After the panel we kind of hung around outside in the hall…

… when Hellen McWilliams of Harmonix and on the panel we just saw came by.

I went wandering around and ran into Alex Myers.

It was that time however, people had to go to catch their flights or start the long arduous drive home. Said my goodbyes to Justin and Kate as they made for the airport. Also said goodbye to Alex and Grant as I was going to one last panel and probably wouldn’t see them afterwords. Though before that, I sat with them for a while.

The man standing is carrying three poke walkers. This was an all too common scene at PAX. Some people would be riding the escalators with their walkers out to try and touch with anyone going the opposite way. People would approach lines just to see if anyone there had one. And as soon as someone whipped it out a crowd would amass and congregate around that person. It was a phenomenon. Releasing it right before a convention was probably the best advertising Nintendo could have done.
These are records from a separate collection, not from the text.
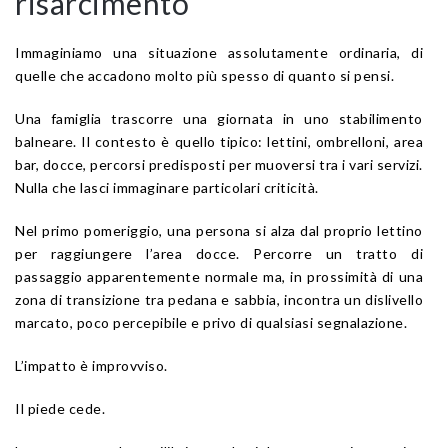
risarcimento
Immaginiamo una situazione assolutamente ordinaria, di
quelle che accadono molto più spesso di quanto si pensi.
Una famiglia trascorre una giornata in uno stabilimento
balneare. Il contesto è quello tipico: lettini, ombrelloni, area
bar, docce, percorsi predisposti per muoversi tra i vari servizi.
Nulla che lasci immaginare particolari criticità.
Nel primo pomeriggio, una persona si alza dal proprio lettino
per raggiungere l’area docce. Percorre un tratto di
passaggio apparentemente normale ma, in prossimità di una
zona di transizione tra pedana e sabbia, incontra un dislivello
marcato, poco percepibile e privo di qualsiasi segnalazione.
L’impatto è improvviso.
Il piede cede.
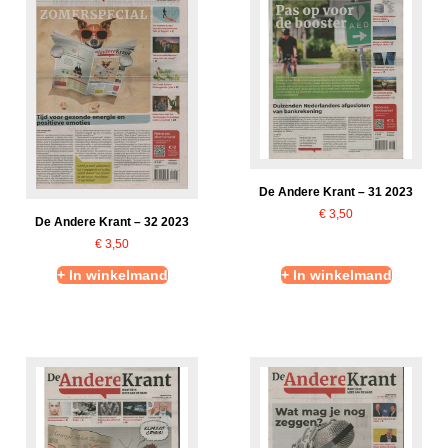
De Andere Krant – 31 2023
€
3,50
De Andere Krant – 32 2023
€
3,50
+ In winkelmand
+ In winkelmand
Just a guy nonchalantly carrying a very big sword around. Nothing else to see here.

I went to the Snake-oil and Sequalitis panel at the end of Sunday’s festivities. Sparky Clarkson, you remember him…

… was good enough to be line with me. It was a little dry, but full of discussion. At the end they gave out 5 Andrew Ryan figurines. Clapping was enthusiastic for 1-3, then died down at 4 and was dead silent when the last one was given away. I said goodbye to Sparky and went to the front.

Damn right I was going to get a picture of Ken Levine.

After I got out of there, I was effectively the last one at PAX. I wasn’t leaving until Monday, so I had no one to meet and there was little else to do. I hung out at the handheld lounge sucking down the wi-fi until they called the first ever PAX East to a close. I am out of pictures from the event, but I have one left.

This Ladies and Gentlemen is me. Now there wont be any confusion about what I look like anymore.

PAX East was a blast. Thank you to all the friends I met at this “reunion” and hope to see you again next year. I’m already making plans for it. I wish I had more time with people, especially Joe Tortuga and Johnathan Mills, both of whom I forgot to snap a picture of and only got a few words with each besides.